Data provided section start

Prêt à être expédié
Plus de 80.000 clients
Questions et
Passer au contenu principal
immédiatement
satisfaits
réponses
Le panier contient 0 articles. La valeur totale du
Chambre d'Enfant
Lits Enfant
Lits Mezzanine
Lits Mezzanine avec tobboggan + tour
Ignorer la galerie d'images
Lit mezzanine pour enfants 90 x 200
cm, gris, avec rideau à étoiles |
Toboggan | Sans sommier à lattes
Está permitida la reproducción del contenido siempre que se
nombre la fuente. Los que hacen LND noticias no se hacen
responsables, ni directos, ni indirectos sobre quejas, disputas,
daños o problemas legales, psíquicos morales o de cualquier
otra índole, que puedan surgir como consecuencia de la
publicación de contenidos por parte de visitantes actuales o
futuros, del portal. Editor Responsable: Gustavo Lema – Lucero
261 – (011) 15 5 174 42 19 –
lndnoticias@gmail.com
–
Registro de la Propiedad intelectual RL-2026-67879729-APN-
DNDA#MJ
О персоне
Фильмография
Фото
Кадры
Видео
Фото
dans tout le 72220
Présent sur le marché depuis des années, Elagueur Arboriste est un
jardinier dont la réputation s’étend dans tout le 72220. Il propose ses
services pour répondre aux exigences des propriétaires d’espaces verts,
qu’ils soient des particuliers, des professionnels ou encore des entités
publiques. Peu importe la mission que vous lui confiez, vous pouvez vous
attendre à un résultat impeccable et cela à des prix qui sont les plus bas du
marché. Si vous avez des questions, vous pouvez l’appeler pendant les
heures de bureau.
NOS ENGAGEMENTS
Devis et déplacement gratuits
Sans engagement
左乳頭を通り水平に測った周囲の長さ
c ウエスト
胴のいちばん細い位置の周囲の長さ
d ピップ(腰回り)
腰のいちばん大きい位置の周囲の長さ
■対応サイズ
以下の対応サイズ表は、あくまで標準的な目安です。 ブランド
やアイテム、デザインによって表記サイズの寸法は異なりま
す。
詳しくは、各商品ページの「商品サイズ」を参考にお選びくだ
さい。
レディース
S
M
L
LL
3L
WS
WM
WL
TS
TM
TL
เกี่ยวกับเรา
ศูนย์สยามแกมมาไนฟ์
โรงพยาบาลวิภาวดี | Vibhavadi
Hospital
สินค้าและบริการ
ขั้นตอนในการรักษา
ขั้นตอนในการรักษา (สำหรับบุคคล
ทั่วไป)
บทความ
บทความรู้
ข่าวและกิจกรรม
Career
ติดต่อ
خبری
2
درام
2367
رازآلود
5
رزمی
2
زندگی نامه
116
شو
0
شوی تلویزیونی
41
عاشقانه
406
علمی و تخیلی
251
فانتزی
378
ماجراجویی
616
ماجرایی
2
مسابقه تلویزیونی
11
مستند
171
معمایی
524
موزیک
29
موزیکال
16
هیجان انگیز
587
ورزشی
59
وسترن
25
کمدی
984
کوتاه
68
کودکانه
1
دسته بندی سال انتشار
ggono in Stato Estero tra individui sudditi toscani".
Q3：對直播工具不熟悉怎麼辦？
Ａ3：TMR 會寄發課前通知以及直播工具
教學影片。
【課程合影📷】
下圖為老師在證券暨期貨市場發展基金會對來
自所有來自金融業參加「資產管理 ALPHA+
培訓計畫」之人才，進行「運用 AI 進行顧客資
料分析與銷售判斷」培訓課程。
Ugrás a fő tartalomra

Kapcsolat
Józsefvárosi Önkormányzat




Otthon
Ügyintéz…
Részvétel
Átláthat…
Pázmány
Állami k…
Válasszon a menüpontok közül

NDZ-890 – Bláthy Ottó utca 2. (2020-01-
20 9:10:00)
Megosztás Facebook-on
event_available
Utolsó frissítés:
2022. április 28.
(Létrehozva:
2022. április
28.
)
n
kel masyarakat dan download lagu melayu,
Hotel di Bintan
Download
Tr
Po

Data provided section end
Data provided section start

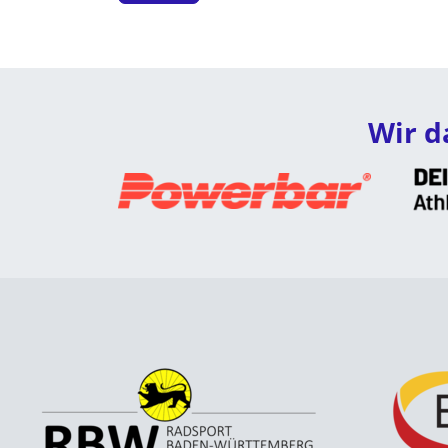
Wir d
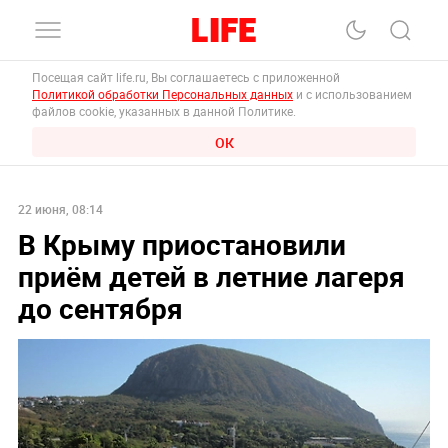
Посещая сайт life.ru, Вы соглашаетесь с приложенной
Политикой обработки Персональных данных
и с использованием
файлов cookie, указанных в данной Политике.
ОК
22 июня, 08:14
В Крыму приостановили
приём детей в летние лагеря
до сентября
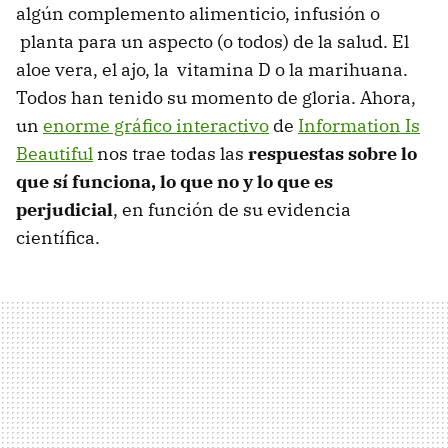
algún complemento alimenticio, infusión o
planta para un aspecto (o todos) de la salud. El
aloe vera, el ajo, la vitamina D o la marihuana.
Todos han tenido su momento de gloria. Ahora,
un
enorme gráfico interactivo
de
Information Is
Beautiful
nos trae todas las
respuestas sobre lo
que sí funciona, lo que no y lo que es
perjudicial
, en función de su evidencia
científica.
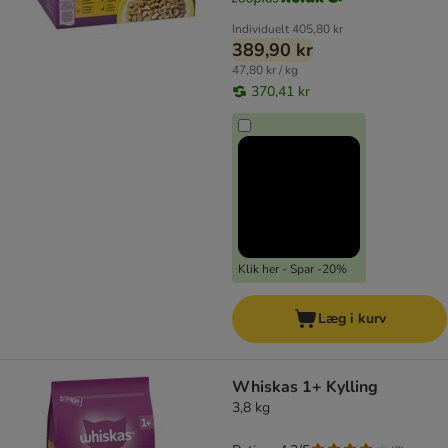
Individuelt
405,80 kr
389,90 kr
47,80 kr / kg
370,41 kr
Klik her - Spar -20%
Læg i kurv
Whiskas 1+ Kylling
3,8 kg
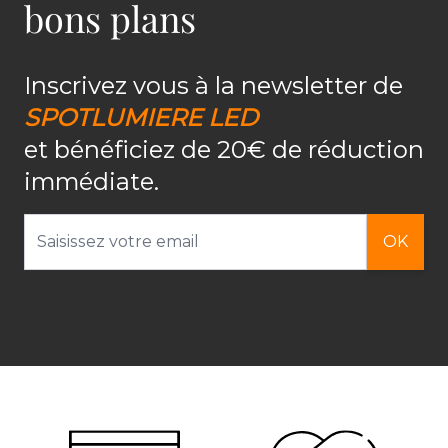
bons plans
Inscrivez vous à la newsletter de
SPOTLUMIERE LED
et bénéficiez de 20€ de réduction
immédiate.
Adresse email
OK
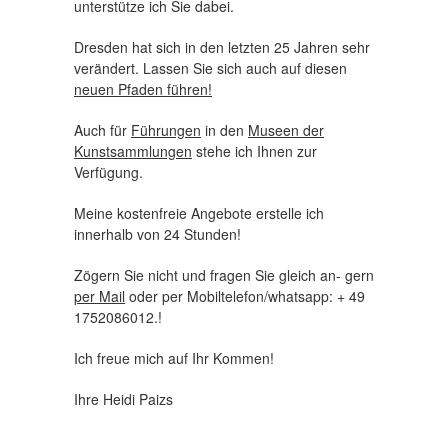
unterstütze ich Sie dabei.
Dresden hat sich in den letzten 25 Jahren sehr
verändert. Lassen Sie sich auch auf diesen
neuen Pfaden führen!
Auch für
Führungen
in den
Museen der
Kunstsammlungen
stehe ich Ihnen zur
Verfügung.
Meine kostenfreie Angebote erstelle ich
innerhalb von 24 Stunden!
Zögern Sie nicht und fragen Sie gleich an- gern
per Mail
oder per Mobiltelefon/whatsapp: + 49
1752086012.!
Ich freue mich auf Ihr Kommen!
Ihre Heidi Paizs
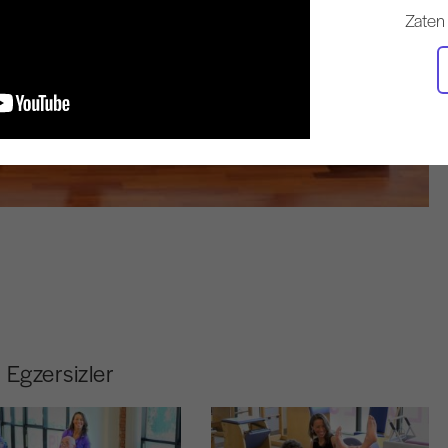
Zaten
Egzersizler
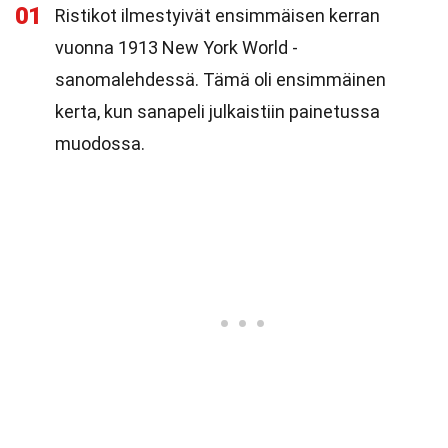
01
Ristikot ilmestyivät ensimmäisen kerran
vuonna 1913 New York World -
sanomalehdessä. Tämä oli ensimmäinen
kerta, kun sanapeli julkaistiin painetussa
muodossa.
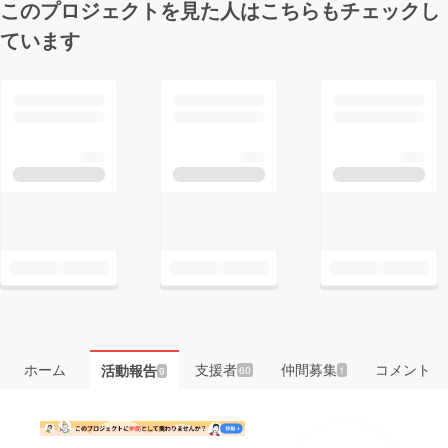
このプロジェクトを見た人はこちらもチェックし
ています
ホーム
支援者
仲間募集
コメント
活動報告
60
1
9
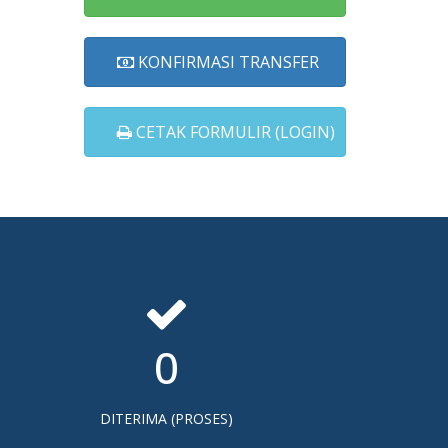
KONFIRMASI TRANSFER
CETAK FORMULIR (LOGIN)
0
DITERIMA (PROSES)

Data provided section end
Data provided section start

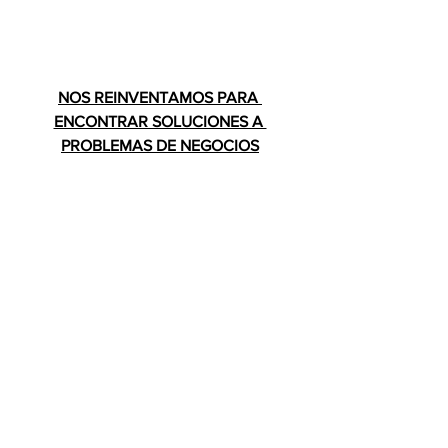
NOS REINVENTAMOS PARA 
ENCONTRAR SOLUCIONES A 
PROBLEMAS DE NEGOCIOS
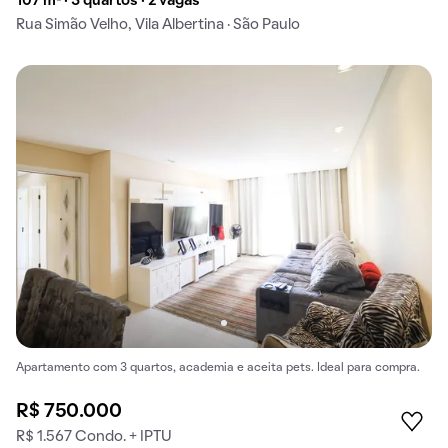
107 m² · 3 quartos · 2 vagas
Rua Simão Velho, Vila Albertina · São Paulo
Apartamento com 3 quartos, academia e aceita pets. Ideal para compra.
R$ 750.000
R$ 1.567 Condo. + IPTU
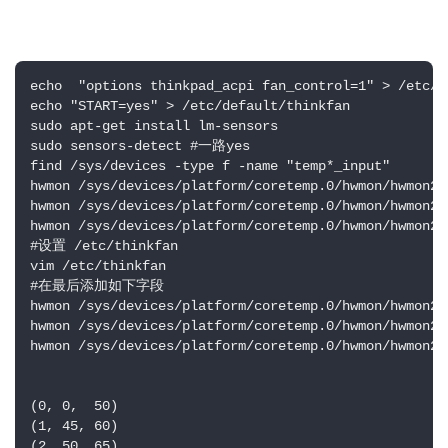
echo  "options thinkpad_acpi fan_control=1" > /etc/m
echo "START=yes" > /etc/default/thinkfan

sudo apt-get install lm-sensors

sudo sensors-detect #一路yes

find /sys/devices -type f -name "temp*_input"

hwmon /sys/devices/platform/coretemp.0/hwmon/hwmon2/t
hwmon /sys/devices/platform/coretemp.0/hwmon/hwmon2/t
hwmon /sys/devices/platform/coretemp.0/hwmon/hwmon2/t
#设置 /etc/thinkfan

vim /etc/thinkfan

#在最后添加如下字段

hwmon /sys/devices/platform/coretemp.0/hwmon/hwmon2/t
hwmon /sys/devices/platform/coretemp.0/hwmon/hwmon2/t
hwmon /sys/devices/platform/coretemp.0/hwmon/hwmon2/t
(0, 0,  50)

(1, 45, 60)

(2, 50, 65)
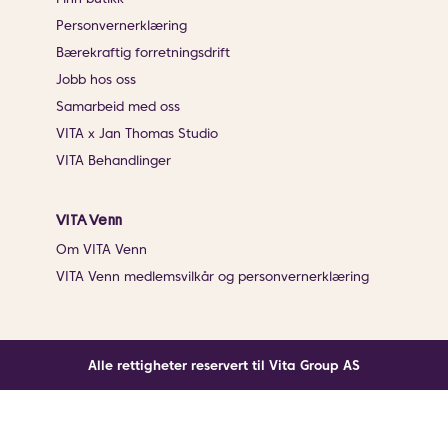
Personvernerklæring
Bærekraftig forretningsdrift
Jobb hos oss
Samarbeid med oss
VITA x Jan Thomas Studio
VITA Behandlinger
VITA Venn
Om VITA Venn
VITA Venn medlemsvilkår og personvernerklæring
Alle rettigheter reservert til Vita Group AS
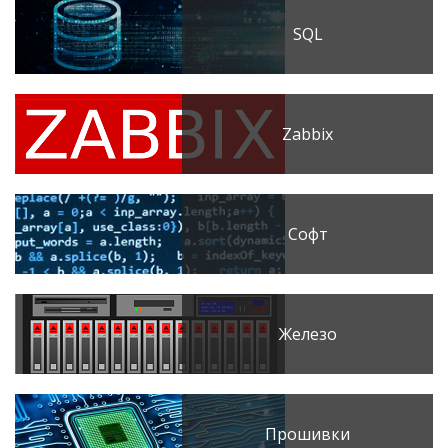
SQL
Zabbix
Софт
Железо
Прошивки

Data provided section end

* Required work *
Above are the records; copy exactly the lines from the one with "файлов cookie, указанных в данной Политике." through the one with "DITERIMA (PROSES)", including both, and nothing more. Leave out pictures.

* Solution *
файлов cookie, указанных в данной Политике.
ОК
22 июня, 08:14
В Крыму приостановили
приём детей в летние лагеря
до сентября
algún complemento alimenticio, infusión o
planta para un aspecto (o todos) de la salud. El
aloe vera, el ajo, la vitamina D o la marihuana.
Todos han tenido su momento de gloria. Ahora,
un
enorme gráfico interactivo
de
Information Is
Beautiful
nos trae todas las
respuestas sobre lo
que sí funciona, lo que no y lo que es
perjudicial
, en función de su evidencia
científica.
Individuelt
405,80 kr
389,90 kr
47,80 kr / kg
370,41 kr
Klik her - Spar -20%
Læg i kurv
Whiskas 1+ Kylling
3,8 kg
bons plans
Inscrivez vous à la newsletter de
SPOTLUMIERE LED
et bénéficiez de 20€ de réduction
immédiate.
Adresse email
OK
unterstütze ich Sie dabei.
Dresden hat sich in den letzten 25 Jahren sehr
verändert. Lassen Sie sich auch auf diesen
neuen Pfaden führen!
Auch für
Führungen
in den
Museen der
Kunstsammlungen
stehe ich Ihnen zur
Verfügung.
Meine kostenfreie Angebote erstelle ich
innerhalb von 24 Stunden!
Zögern Sie nicht und fragen Sie gleich an- gern
per Mail
oder per Mobiltelefon/whatsapp: + 49
1752086012.!
Ich freue mich auf Ihr Kommen!
Ihre Heidi Paizs
Zaten
Egzersizler
01
Ristikot ilmestyivät ensimmäisen kerran
vuonna 1913 New York World -
sanomalehdessä. Tämä oli ensimmäinen
kerta, kun sanapeli julkaistiin painetussa
muodossa.
このプロジェクトを見た人はこちらもチェックし
ています
ホーム
支援者
仲間募集
コメント
活動報告
60
1
9
KONFIRMASI TRANSFER
CETAK FORMULIR (LOGIN)
0
DITERIMA (PROSES)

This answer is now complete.